Una prima testimonianza della delusione del progetto di un intellettuale engagé, ovvero impegnato, è costituito dalla trasformazione della Voce, tra il 1914 e il 1916, nei suoi ultimi anni di vita, in un periodico esclusivamente letterario: la cosiddetta Voce “bianca”. È il segno che la pura letteratura torna ad apparire l’unico rifugio; ossia, per dirla con parole di Romano Luperini , “la presa d’atto – con la guerra – dell’impossibilità che la cultura influisca sulla realtà”.
Nasce così la poetica del “Frammentismo”, a monte della quale si trova la lezione della poesia decadente francese e anche – rieccoli – l’esempio di certa produzione di Pascoli e D’Annunzio; ai quali occorre aggiungere, però, la stessa concezione crociana dell’arte come “intuizione pura” (nonostante, lo si ricordi, la strenua battaglia antidecadente condotta dal grande filosofo abruzzese).
Arturo Onofri, il vero teorico del “Frammentismo”, nel 1915 cosi scrive sulle pagine della Voce: “Tutti i poeti vanno letti e gustati a frammenti, che tutti son frammentari, senza eccezione”; e continua: “si deve separare nettamente la poesia non solo da ogni altra attività umana, pratica o teoretica; ma prima di tutto, con un taglio netto, dalla letteratura. (…) Nella poesia non c’è nulla da capire, da spiegare, da tradurre, da commentare, da divulgare”. A questa concezione della poesia pura, del puro frammento, Onofri si adegua completamente nei suoi versi; come vi si adeguano anche i vari.
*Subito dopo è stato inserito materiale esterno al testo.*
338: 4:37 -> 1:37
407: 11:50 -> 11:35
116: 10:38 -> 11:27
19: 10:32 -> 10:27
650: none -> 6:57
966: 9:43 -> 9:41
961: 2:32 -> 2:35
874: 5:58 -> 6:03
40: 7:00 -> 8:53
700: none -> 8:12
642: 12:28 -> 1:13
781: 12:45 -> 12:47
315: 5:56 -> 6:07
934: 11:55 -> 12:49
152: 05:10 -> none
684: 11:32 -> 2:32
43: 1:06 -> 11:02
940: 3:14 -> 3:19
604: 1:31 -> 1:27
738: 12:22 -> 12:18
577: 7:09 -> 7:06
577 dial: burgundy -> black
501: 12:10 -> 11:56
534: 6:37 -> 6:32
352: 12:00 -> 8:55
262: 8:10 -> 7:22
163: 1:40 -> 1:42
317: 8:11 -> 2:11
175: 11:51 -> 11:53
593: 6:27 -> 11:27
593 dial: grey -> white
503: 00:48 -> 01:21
Boine, Rebora e Sbarbaro, per non citarne altri.
Sbarbaro in particolare, con la raccolta Pianissimo, “esprime uno degli aspetti più inquietanti dell’uomo contemporaneo, sorpreso – scrive Frattini – nel calmo terrore di un progressivo inaridimento, vago di un’innocenza ormai perduta, sgomento di fronte al vuoto e al gelo dello spirito inerte, ove si specchia il mistero angoscioso del destino umano”.
Al riguardo si leggano, per esempio, i versi iniziali e quelli finali di Taci, anima stanca di godere:
Taci, anima stanca di godere
e di soffrire (all’una e all’altra
vai rassegnata).
Nessuna voce tua odo se ascolto:
non di rimpianto per la miserabile
giovinezza, non d’ira o di speranza,
e neppure di tedio.
(…)
La vicenda di gioia e di dolore
non ci tocca. Perduta ha la sua voce
la sirena del mondo, e il mondo è un grande
deserto.
Nel deserto
io guardo con asciutti occhi me stesso.